LINDBERGH LAKE - Someone was snacking in Vern Reynolds' kitchen, and when Vern showed up, the someone was still there.

"I mean, what do you do when you find a bear standing at your kitchen sink?" an exasperated Reynolds asked. "Me, I just yelled, 'What the hell are you doing in here?"

According to Reynolds, the small black bear has "been a pest around here for most of the summer."

Reynolds is former owner of Missoula's Western Montana Lighting, and has spent his summer with his wife at their Lindbergh Lake cabin.

"That bear's been in at least four other cabins," Reynolds said. "He's rattled around on everything here at our place, but he's never tried to get in before."

The problem started, Reynolds said, "when I did something stupid. It was so nice and warm, I just left the kitchen door open for the night."

That door, he said, opens onto a large screened porch, which was closed and latched. At about 9 p.m. Monday, Reynolds' wife said she heard something shuffling around at the other end of the cabin. He went to the small hack porch, where the bear had been seen before, but the bruin was nowhere in sight.

"I came back in, and here I am walking into the kitchen to check the big porch and there's this bear, standing on its hind legs with its front paws up on the sink having a little evening snack," Reynolds said. "I tell you, that kind of startled me.

"It looked at me and I looked at it and screamed. It took three bounds, went over a picnic table on the porch and dove straight through the screen. It was the craziest thing I've ever seen."

The bear, Reynolds said, had opened the bread drawer and stolen a loaf, leaving the empty wrapper and some crumbs on the floor He had lapped up some Jello powder, and was working on a jar of kitchen grease when the feast was interrupted.

It was quite an experience," Reynolds said. "It's not every day you find a bear in your kitchen They're so crafty and quiet.

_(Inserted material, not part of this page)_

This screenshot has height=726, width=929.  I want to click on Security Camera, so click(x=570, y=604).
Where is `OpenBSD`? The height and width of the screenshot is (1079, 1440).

He ripped the screen, walked across the porch, came up the steps, across the kitchen, opened a drawer, had some bread and ate some Jello and we never knew he was there."

The bear, after diving through the screen to freedom, circled the house, and within 15 minutes was trying to climb in through a kitchen window. Reynolds ran him off, only to find him on the back porch, tipping over empty garbage cans and playing with kindling bundles.

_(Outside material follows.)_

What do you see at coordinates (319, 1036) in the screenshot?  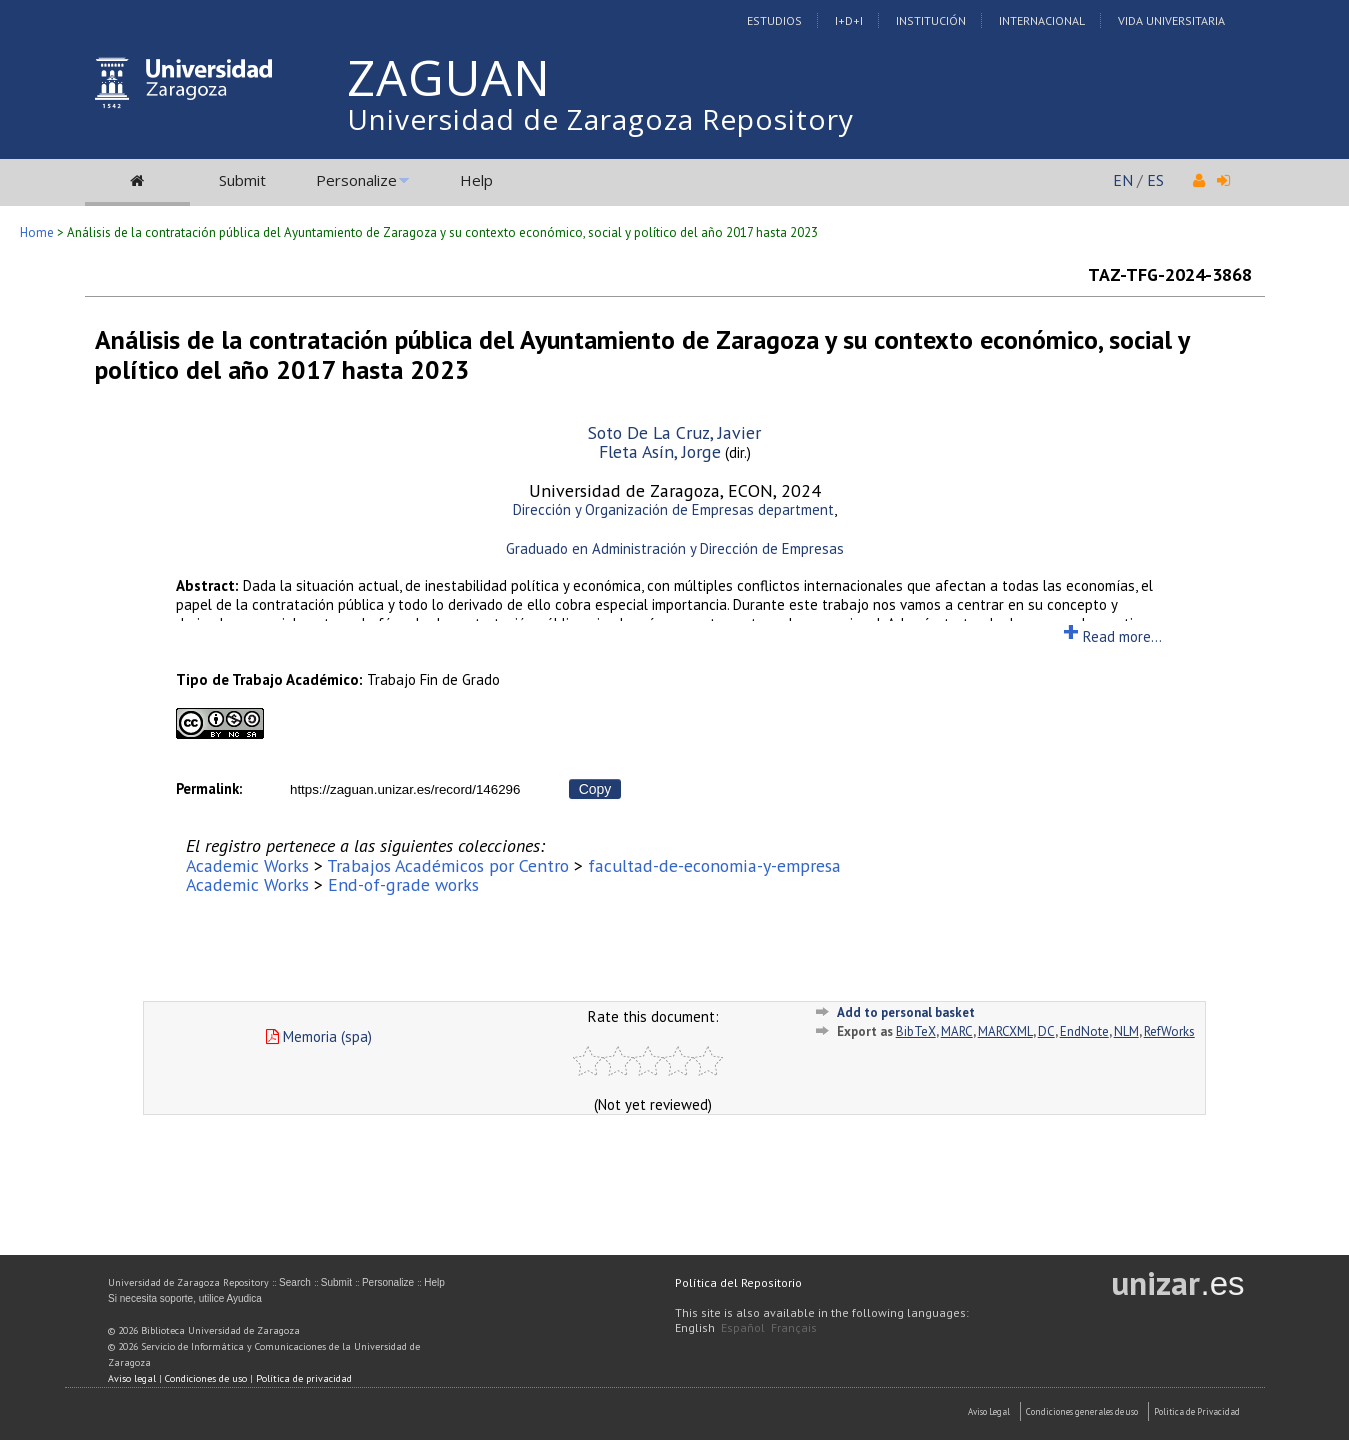 I see `Memoria (spa)` at bounding box center [319, 1036].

Again, Reynolds ran the bear from the house, and again the bear returned to stomp across the deck.

Finally, a Missoula County sheriff's deputy arrived just after midnight, and spent well over an hour searching the neighborhood for the bear. The rogue diner, however, had vanished without leaving a trail.

"That deputy wasn't gone 10 minutes before that bear was back on our deck," Reynolds said. "I went out to take care of it myself. I had some big pots and pans and boy, I made one hell of a racket."

State wildlife officials said they will attempt to capture the bear, but the trap had not arrived by Tuesday

"If they don't show up with that cage soon," Reynolds said, "I think I might just button this place up tight and head back to Missoula for a couple days. At least down there I won't find any bears in my kitchen.


CAG Comments

We hope never Vern but the USFWS and other bureaucracies that have been captured by the environmental interest groups have plans to reintroduce grizzly bears into the Bitterroot Selway Frank Church Wilderness in the year 2000. At that time it will be real inportant to establish blame for the grizzly and black bears come to town following their noses to food sources. Of course, the bureauocracy will accept no blame for putting the bears in a wilderness where there is not an adequate food supply to support them.